インディアナポリス近郊のシカゴなどの大都市からは、3日目も最終日も日本人ギャラリーが大勢駆けつけ、熱い声援を送った。だが「すっげえ、いいショット」、「絶好調だな」などと興奮の眼差しを向けられる中、松山自身は「(ショットが)悪い期間が長かったので、なかなかイメージがうまく出せない」と実は苦しんでいた。そうやって、彼は終始、諸々のギャップの狭間にあった。
いろんなものが良くなったり、悪くなったり。
「パットはドイツ銀行選手権のときのほうが良かった。今週は特別いい感じはなく、悪くなっているので立て直したい。ショットは距離がちょっと足りなかったりするが、いい方向に向いている」
ゴルフはすべてが千変万化。常に数多のギャップとの戦いだ。
「それがゴルフだと思うんで」と、松山は静かに受け入れていた。
マキロイはコーチ、ジョンソンはパター変更で復調。
ゴルフはギャップとの戦いではあるが、そのギャップを少しでも縮めるため、取り除いていくための方策をタイムリーに見出し、実践する。それがトッププレーヤーたちに求められるネクスト・ステップなのだと思う。

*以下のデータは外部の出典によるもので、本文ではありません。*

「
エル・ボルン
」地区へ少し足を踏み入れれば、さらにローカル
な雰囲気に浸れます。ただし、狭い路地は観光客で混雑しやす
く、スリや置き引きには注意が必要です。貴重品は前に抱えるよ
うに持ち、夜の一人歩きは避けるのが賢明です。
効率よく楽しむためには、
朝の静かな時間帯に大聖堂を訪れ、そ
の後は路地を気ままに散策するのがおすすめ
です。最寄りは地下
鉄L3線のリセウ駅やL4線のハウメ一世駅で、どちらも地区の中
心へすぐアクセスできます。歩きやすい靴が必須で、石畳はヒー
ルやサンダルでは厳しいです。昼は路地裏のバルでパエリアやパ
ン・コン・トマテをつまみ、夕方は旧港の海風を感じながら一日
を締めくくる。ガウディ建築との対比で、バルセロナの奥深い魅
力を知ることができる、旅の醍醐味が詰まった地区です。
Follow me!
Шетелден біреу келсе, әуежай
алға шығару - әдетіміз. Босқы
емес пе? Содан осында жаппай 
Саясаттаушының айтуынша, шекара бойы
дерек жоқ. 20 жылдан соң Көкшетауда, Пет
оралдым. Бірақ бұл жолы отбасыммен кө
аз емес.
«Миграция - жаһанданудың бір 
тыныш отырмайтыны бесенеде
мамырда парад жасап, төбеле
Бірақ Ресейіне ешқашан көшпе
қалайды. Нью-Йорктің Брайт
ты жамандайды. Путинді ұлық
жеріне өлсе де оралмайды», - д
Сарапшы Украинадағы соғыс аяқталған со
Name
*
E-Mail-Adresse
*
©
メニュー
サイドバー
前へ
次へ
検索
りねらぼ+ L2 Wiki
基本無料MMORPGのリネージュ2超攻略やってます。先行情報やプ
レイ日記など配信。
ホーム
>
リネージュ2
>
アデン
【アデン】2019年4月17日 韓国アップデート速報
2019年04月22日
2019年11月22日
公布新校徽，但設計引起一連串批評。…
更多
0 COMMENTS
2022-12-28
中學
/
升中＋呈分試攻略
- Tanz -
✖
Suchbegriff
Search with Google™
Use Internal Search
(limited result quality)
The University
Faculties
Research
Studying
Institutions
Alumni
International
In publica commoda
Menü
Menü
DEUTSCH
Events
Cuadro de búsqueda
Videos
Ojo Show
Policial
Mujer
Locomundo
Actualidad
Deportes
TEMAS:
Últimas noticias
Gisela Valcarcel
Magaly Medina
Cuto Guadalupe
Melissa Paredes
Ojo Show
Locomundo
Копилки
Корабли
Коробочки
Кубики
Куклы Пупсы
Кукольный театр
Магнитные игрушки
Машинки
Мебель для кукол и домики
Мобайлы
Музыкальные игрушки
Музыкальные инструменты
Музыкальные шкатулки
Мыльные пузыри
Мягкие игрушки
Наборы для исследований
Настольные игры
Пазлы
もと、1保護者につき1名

ローリー・マキロイは今季、ずっとパットに悩み続けてきた。とりわけ、予選落ちした全米プロのころは「僕のパットは最悪だった」。もちろんその「最悪」も、理想と現実の狭間のギャップだったが、ドイツ銀行選手権では、出だしで大きく躓きながらも大挽回して1年4カ月ぶりの米ツアー勝利。彼のギャップを埋めてくれたのは、パット専門コーチのフィル・ケニヨンによる「シンプル化」の教えだった。
BMW選手権を制したダスティン・ジョンソンは、全米オープン優勝を飾った今夏から、ずっとショットの好調を保ち、とりわけ「ウエッジショットが向上した」と、いいことずくめの状態だ。
しかし、そんなジョンソンの好調なゴルフの中にも、やっぱりバランスを崩す要素はあった。「思ったラインに打ち出せず、ずっとパットに苦悩していた」。
ジョンソンのパットの悩みを解決したものは、パターを変えてみるという単純なトライアルだった。ジェイソン・デイの好調なパットを眺め、「ジェイソンと同じモデルのパターを使ってみようかな」。そんな単純なおもいつきが、彼が苦しんでいたギャップを瞬く間に埋めてくれた。